» DIRECTIONS
Among the entries below, how many lines include "quality"? Answer with the number only.

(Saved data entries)
--- START ---

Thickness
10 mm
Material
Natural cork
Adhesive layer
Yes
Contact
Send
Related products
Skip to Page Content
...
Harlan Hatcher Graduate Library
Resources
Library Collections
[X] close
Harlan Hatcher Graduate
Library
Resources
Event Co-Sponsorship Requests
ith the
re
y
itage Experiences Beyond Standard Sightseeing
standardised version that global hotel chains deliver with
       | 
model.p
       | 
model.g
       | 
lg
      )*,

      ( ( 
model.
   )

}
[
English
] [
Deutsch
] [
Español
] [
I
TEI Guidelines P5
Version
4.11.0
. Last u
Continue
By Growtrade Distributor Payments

--- END ---
--- START ---

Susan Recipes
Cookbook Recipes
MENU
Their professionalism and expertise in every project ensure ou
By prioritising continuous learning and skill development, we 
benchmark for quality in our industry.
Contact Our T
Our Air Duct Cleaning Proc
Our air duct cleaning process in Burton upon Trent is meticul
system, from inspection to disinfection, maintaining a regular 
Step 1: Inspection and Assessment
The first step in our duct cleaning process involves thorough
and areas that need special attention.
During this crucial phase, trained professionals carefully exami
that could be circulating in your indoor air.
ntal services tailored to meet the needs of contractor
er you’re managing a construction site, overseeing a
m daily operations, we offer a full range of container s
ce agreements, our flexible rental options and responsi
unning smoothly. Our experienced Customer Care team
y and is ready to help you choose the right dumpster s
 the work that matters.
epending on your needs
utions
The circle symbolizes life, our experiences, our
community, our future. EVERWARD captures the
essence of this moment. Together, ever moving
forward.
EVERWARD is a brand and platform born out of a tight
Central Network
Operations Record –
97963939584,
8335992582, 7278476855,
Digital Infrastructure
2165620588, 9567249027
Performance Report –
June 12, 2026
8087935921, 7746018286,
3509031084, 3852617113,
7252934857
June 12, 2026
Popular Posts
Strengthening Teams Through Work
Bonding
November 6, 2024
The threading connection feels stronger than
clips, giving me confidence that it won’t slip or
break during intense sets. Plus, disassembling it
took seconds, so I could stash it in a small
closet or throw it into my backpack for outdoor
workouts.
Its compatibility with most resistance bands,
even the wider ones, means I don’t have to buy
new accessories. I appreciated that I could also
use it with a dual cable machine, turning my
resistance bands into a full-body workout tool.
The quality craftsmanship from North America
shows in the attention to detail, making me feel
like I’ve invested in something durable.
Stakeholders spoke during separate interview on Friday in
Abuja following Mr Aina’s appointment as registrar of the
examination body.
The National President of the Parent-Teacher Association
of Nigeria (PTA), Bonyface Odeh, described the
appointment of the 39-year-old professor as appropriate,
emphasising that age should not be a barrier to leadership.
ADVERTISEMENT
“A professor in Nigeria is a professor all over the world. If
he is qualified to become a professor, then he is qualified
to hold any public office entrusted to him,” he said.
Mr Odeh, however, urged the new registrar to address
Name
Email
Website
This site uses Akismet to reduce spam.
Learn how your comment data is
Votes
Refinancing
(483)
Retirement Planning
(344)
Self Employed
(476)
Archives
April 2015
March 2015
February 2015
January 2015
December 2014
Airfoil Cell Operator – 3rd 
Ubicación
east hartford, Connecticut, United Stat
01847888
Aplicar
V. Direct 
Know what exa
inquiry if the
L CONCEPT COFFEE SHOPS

--- END ---

» WORKED SOLUTION
2